Mostly, I see the move as a benefit to contributors/committers which will flow down to end users, but I do think it benefits our users as well, especially generics and the performance improvements that can be had from some capabilities like StringBuilder and the concurrency package. Not too mention that I bet there are a fair number of people out there that have potential contributions in 1.5 that won't contribute because they have no interest in backporting to 1.4. Solr is a great example.

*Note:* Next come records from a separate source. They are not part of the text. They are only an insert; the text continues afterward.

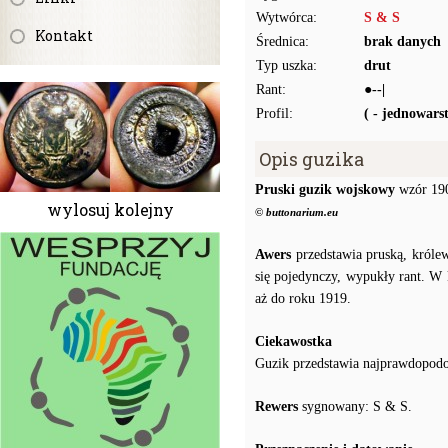
Wytwórca:
S & S
Kontakt
Średnica:
brak danych
Typ uszka:
drut
Rant:
●--|
Profil:
( - jednowar
Opis guzika
Pruski guzik wojskowy
wzór 19
wylosuj kolejny
© buttonarium.eu
Awers
przedstawia pruską, króle
się pojedynczy, wypukły rant. W
aż do roku 1919.
Ciekawostka
Guzik przedstawia najprawdopodo
Rewers
sygnowany: S & S.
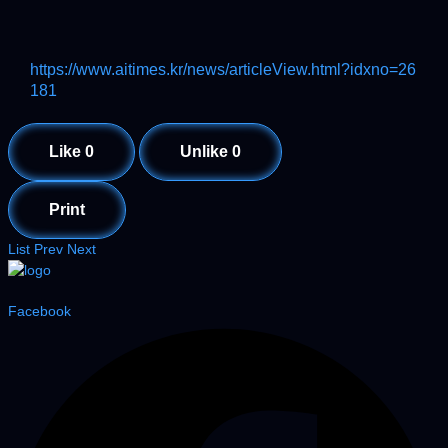
https://www.aitimes.kr/news/articleView.html?idxno=26
181
Like
0
Unlike
0
Print
List
Prev
Next
Facebook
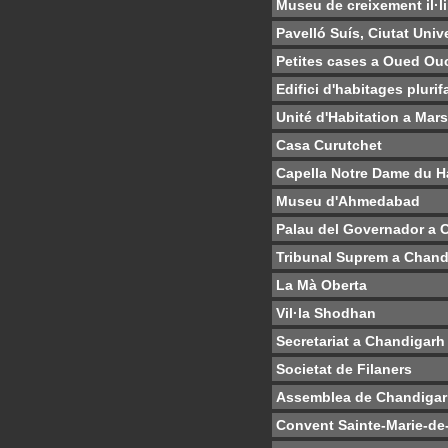
Museu de creixement il·li
Pavelló Suís, Ciutat Unive
Petites cases a Oued Ou
Edifici d'habitages pluri
Unité d'Habitation a Mars
Casa Curutchet
Capella Notre Dame du H
Museu d'Ahmedabad
Palau del Governador a 
Tribunal Suprem a Chand
La Mà Oberta
Vil·la Shodhan
Secretariat a Chandigarh
Societat de Filaners
Assemblea de Chandiga
Convent Sainte-Marie-de-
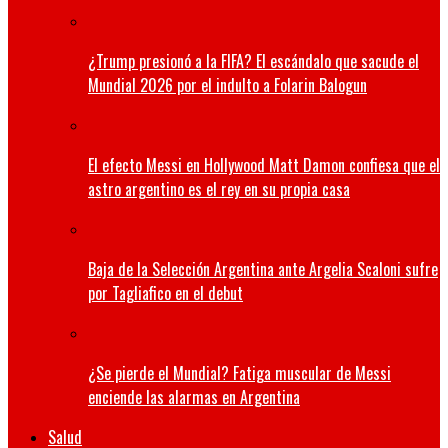
¿Trump presionó a la FIFA? El escándalo que sacude el
Mundial 2026 por el indulto a Folarin Balogun
El efecto Messi en Hollywood Matt Damon confiesa que el
astro argentino es el rey en su propia casa
Baja de la Selección Argentina ante Argelia Scaloni sufre
por Tagliafico en el debut
¿Se pierde el Mundial? Fatiga muscular de Messi
enciende las alarmas en Argentina
Salud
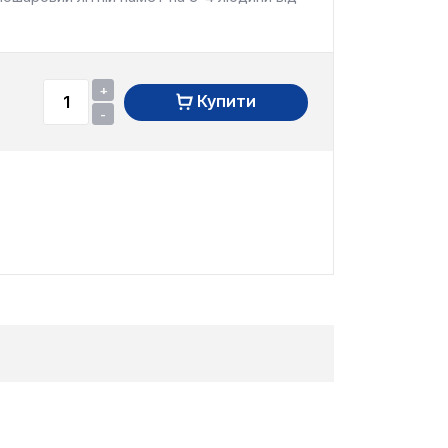
+
Купити
-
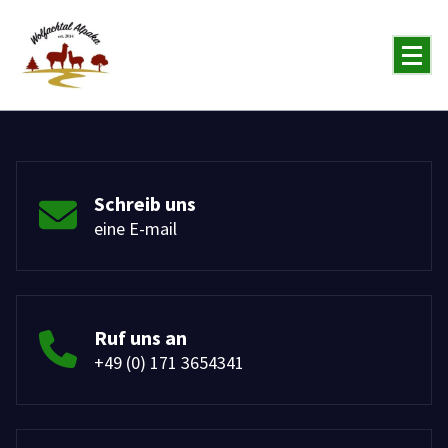
You will never forget the Alpaka
Schreib uns
eine E-mail
Ruf uns an
+49 (0) 171 3654341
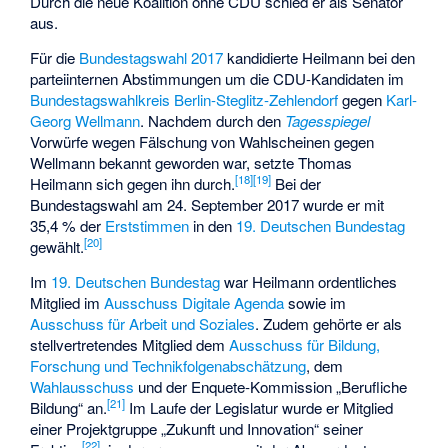
Durch die neue Koalition ohne CDU schied er als Senator
aus.
Für die
Bundestagswahl 2017
kandidierte Heilmann bei den
parteiinternen Abstimmungen um die CDU-Kandidaten im
Bundestagswahlkreis Berlin-Steglitz-Zehlendorf
gegen
Karl-
Georg Wellmann
. Nachdem durch den
Tagesspiegel
Vorwürfe wegen Fälschung von Wahlscheinen gegen
Wellmann bekannt geworden war, setzte Thomas
[
18
]
[
19
]
Heilmann sich gegen ihn durch.
Bei der
Bundestagswahl am 24. September 2017 wurde er mit
35,4 % der
Erststimmen
in den
19. Deutschen Bundestag
[
20
]
gewählt.
Im
19. Deutschen Bundestag
war Heilmann ordentliches
Mitglied im
Ausschuss Digitale Agenda
sowie im
Ausschuss für Arbeit und Soziales
. Zudem gehörte er als
stellvertretendes Mitglied dem
Ausschuss für Bildung,
Forschung und Technikfolgenabschätzung
, dem
Wahlausschuss
und der Enquete-Kommission „Berufliche
[
21
]
Bildung“ an.
Im Laufe der Legislatur wurde er Mitglied
einer Projektgruppe „Zukunft und Innovation“ seiner
[
22
]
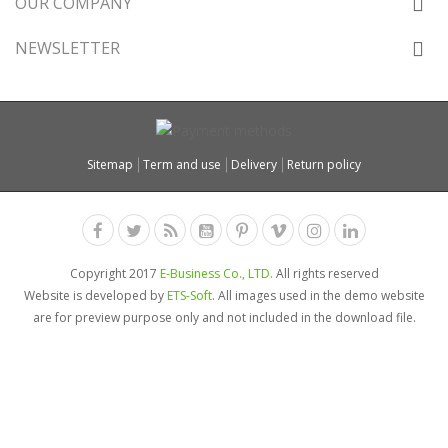
OUR COMPANY
NEWSLETTER
Sitemap
Term and use
Delivery
Return policy
Copyright 2017
E-Business Co., LTD.
All rights reserved
Website is developed by
ETS-Soft
. All images used in the demo website
are for preview purpose only and not included in the download file.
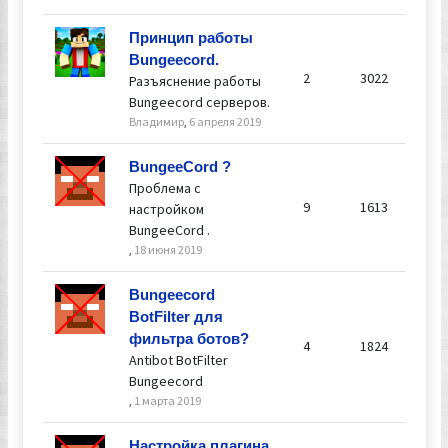
Принцип работы
Bungeecord.
2
3022
Разъяснение работы
Bungeecord серверов.
Владимир
,
6 апреля 2019
От
BungeeCord ?
Вл
Проблема с
18 
9
1613
настройком
21:
BungeeCord .
,
18 июня 2019
От
Bungeecord
Вл
BotFilter для
1 м
фильтра ботов?
4
1824
03:
Antibot BotFilter
Bungeecord
,
1 марта 2019
Настройка плагина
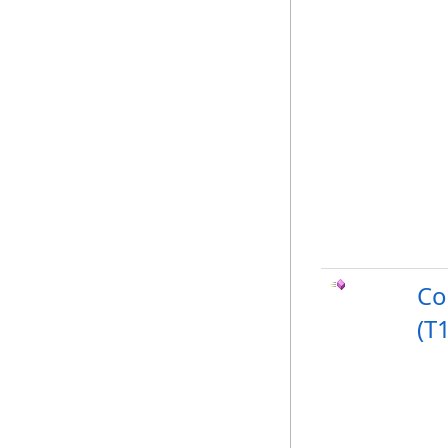
Co
(T1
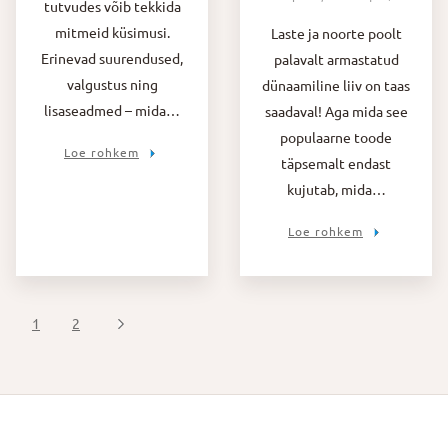
tutvudes võib tekkida
mitmeid küsimusi.
Laste ja noorte poolt
Erinevad suurendused,
palavalt armastatud
valgustus ning
dünaamiline liiv on taas
lisaseadmed – mida…
saadaval! Aga mida see
populaarne toode
Loe rohkem
täpsemalt endast
kujutab, mida…
Loe rohkem
1
2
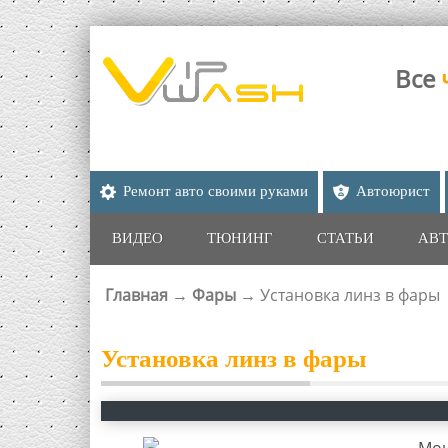
Все
Ремонт авто своими руками
Автоюрист
ВИДЕО
ТЮНИНГ
СТАТЬИ
АВТ
Главная
→
Фары
→
Установка линз в фары
ВЫ ЗДЕСЬ
Установка линз в фары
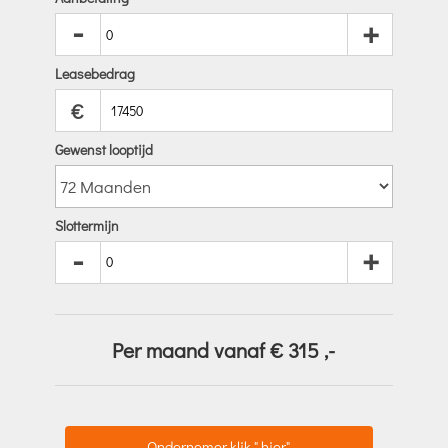
-
+
Leasebedrag
€
Gewenst looptijd
Slottermijn
-
+
Per maand vanaf €
315
,-
Ondernemer klik " hier"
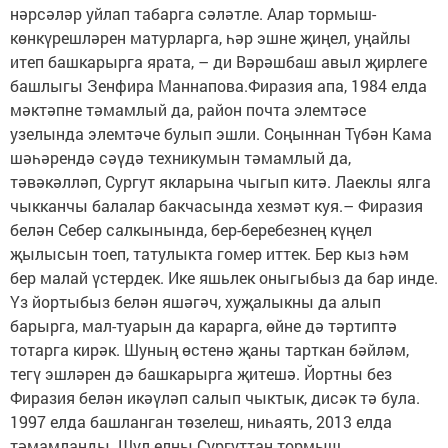
нәрсәләр уйлап табарга сәләтле. Алар тормыш-
көнкүрешләрен матурларга, һәр эшне җиңел, уңайлы
итеп башкарырга ярата, – ди Вәрәшбаш авыл җирлеге
башлыгы Зенфира Маннапова.Фиразия апа, 1984 елда
мәктәпне тәмамлый да, район почта элемтәсе
узелында элемтәче булып эшли. Соңыннан Түбән Кама
шәһәрендә сәүдә техникумын тәмамлый да,
тәвәкәлләп, Сургут якларына чыгып китә. Лаеклы ялга
чыкканчы балалар бакчасында хезмәт куя.– Фиразия
белән Себер салкынында, бер-беребезнең күңел
җылысын тоеп, татулыкта гомер иттек. Бер кыз һәм
бер малай үстердек. Ике яшьлек оныгыбыз да бар инде.
Үз йортыбыз белән яшәгәч, хуҗалыкны да алып
барырга, мал-туарын да карарга, өйне дә тәртиптә
тотарга кирәк. Шуның өстенә җаны тарткан бәйләм,
тегү эшләрен дә башкарырга җитешә. Йортны без
Фиразия белән икәүләп салып чыктык, дисәк тә була.
1997 елда башланган төзелеш, ниһаять, 2013 елда
тәмамланды. Шул елны Сургуттан тормыш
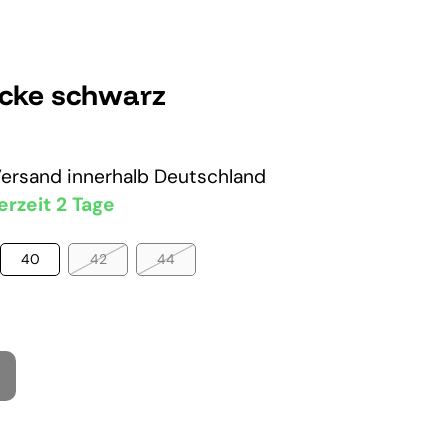
cke schwarz
Versand
innerhalb Deutschland
erzeit 2 Tage
40
42
44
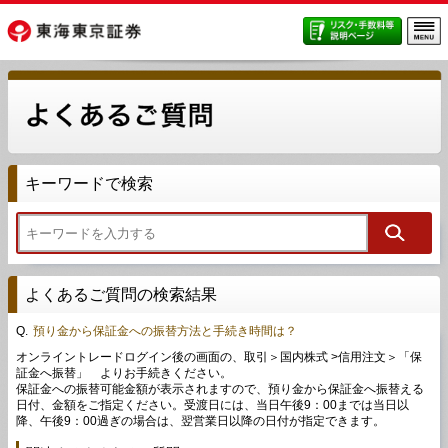
キーワードで検索
よくあるご質問の検索結果
Q.
預り金から保証金への振替方法と手続き時間は？
オンライントレードログイン後の画面の、取引＞国内株式 >信用注文＞「保
証金へ振替」 よりお手続きください。
保証金への振替可能金額が表示されますので、預り金から保証金へ振替える
日付、金額をご指定ください。受渡日には、当日午後9：00までは当日以
降、午後9：00過ぎの場合は、翌営業日以降の日付が指定できます。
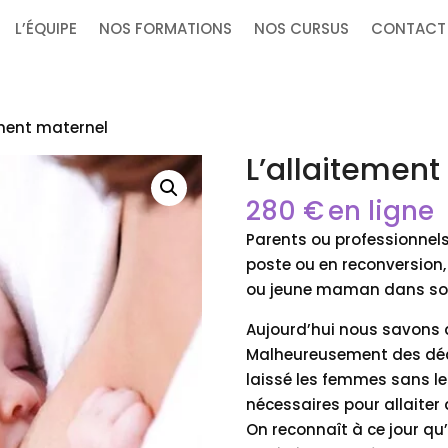
L’ÉQUIPE
NOS FORMATIONS
NOS CURSUS
CONTACT
ement maternel
L’allaitement
280
€
en ligne
Parents ou professionnels
poste ou en reconversion
ou jeune maman dans s
Aujourd’hui nous savons q
Malheureusement des déce
laissé les femmes sans le
nécessaires pour allaiter
On reconnaît à ce jour qu’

There are things in Solr that are general enough to make sense in Lucene core, but perhaps one of the reasons they are not is b/c it is 1.5.

On Jul 25, 2007, at 1:48 PM, Bill Janssen wrote:

As I said
before, people who can't migrate, can stay on the 2.9.  It will be
fast and pretty darn stable, so you won't lose that much.

Hmmm... :-).  If you won't lose that much by staying on 2.9, that
means that the developers who forge ahead with 1.5 would also not
*gain* that much by doing so.  Might as well stay at java 1.4.2, no?